Returning to the previous figure, note that, when given a set of segment sizes, we can easily calculate all possible linear patterns that fill the row and satisfy the segment specification. Similarly, all viable patterns for any column can also be calculated. This extra little bit of pre-processing has huge benefits.

If each row and column is a variable in a CSP, then these sets of viable patterns constitute their domains. Now all we need are some constraints.

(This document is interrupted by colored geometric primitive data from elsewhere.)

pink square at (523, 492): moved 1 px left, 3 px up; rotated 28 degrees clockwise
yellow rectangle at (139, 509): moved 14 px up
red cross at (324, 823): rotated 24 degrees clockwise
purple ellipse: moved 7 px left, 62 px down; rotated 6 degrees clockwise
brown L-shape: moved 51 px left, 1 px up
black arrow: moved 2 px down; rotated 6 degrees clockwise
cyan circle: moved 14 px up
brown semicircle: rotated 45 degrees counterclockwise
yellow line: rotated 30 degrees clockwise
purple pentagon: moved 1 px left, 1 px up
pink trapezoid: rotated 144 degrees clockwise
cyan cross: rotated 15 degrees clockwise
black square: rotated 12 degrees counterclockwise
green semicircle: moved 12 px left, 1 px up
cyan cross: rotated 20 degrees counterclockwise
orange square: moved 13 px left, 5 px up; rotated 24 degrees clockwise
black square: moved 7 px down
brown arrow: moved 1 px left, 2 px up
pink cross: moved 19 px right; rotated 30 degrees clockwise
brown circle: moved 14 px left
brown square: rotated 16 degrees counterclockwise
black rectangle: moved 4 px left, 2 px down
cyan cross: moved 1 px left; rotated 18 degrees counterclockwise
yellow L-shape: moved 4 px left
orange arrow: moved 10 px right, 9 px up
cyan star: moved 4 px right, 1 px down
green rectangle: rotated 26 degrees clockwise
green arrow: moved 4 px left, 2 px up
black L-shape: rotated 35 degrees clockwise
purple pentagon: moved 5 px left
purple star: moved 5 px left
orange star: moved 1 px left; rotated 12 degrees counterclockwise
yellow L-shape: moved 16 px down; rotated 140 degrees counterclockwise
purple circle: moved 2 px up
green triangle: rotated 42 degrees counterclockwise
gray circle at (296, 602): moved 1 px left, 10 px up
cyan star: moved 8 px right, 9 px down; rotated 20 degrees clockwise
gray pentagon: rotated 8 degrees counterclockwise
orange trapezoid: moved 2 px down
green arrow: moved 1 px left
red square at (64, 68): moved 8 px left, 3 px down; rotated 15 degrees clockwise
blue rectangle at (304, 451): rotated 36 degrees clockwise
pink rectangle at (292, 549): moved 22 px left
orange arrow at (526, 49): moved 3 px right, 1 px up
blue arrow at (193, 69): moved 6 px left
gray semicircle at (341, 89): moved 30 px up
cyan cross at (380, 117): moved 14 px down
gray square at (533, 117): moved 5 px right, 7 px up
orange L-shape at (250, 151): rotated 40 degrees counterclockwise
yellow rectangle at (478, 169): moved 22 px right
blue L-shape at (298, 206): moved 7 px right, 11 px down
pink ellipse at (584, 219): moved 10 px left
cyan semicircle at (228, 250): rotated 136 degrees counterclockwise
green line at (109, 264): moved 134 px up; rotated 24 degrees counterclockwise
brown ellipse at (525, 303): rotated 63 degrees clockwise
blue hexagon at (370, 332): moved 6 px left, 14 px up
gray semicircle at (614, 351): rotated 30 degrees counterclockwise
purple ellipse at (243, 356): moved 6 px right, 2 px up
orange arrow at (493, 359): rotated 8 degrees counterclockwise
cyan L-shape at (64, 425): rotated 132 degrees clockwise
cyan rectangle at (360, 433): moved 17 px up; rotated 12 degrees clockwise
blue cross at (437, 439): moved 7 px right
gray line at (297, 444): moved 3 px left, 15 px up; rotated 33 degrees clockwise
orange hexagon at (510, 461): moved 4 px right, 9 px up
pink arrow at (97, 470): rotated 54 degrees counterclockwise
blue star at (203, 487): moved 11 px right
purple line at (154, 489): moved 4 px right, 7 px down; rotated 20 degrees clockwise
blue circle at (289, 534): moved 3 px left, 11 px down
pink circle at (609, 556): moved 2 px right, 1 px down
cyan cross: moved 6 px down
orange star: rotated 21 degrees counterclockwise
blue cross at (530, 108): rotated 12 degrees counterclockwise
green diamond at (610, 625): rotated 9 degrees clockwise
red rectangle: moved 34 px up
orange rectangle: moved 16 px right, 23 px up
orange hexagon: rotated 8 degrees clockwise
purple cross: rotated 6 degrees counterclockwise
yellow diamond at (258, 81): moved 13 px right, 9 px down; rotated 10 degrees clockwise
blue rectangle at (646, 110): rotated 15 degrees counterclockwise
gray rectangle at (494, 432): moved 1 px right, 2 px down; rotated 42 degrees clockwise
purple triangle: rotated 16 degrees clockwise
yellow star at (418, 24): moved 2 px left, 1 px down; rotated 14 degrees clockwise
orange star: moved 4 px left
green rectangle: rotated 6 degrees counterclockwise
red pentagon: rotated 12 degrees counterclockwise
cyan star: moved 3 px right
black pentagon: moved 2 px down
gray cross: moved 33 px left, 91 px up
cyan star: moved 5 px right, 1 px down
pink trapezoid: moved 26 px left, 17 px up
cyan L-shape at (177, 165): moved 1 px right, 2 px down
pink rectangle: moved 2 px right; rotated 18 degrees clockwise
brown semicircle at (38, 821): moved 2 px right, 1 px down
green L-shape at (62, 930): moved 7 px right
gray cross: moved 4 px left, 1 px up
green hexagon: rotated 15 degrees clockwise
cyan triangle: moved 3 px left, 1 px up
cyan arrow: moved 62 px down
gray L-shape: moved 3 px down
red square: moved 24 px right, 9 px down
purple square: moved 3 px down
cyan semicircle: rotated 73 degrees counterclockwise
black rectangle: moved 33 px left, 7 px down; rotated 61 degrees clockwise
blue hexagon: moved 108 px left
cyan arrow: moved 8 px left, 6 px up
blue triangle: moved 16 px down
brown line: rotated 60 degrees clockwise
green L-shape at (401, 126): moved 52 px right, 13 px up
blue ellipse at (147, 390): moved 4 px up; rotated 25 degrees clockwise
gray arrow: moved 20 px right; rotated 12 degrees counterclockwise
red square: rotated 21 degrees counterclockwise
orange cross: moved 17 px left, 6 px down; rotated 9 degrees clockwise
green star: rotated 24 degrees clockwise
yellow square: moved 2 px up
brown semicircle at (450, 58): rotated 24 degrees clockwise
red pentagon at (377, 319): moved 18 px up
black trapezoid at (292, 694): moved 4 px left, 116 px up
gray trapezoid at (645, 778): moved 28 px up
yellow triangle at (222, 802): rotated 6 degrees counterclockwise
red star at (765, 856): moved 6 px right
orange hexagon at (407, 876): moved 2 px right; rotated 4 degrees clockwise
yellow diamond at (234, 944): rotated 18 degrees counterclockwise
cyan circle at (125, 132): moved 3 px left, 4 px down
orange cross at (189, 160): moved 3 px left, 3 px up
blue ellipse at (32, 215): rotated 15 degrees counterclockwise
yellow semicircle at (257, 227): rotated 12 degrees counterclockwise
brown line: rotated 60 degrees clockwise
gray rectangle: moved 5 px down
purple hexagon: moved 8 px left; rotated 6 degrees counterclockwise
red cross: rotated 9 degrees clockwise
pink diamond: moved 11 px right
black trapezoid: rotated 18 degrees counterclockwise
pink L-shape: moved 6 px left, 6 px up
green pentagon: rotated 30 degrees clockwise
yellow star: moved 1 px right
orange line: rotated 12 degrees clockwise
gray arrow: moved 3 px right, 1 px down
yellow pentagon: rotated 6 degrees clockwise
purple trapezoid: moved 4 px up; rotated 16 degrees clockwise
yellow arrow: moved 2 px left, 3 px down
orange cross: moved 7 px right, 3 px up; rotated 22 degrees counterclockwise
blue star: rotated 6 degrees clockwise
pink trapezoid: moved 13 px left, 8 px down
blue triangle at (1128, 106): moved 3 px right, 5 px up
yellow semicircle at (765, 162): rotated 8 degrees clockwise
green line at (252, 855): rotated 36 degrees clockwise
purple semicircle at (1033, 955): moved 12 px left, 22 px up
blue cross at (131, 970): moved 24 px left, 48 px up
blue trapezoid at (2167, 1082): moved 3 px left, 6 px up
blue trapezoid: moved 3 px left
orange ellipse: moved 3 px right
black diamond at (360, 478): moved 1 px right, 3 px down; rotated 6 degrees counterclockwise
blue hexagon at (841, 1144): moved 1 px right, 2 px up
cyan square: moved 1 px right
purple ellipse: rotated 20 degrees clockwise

The above figure hints at the origins of some useful constraints. Every pairing of a row and a column will have one cell in common, and the row and column patterns must agree on the value of that cell: filled or unfilled. It also shows how the possible patterns of the row variable are filtered against those of the column variable. This leads to a 60% reduction in the row patterns due to the simple fact that in ALL of the 6 column patterns, the shared cell (C) is filled. So any row pattern with an unfilled cell C can be removed. Note that the opposite filtering (of the column patterns based on the row patterns) would fail to constrict the column patterns, since at least one row pattern fills the shared cell; and thus, all column patterns are consistent with at least one row pattern.

However, this approach can produce very large domains for certain variables (in certain puzzles), and this, in turn, can lead to computational bottlenecks.

## References

**A Reasoning Framework for Solving Nonograms**by K.Joost Batenburg and Walter A. Kosters.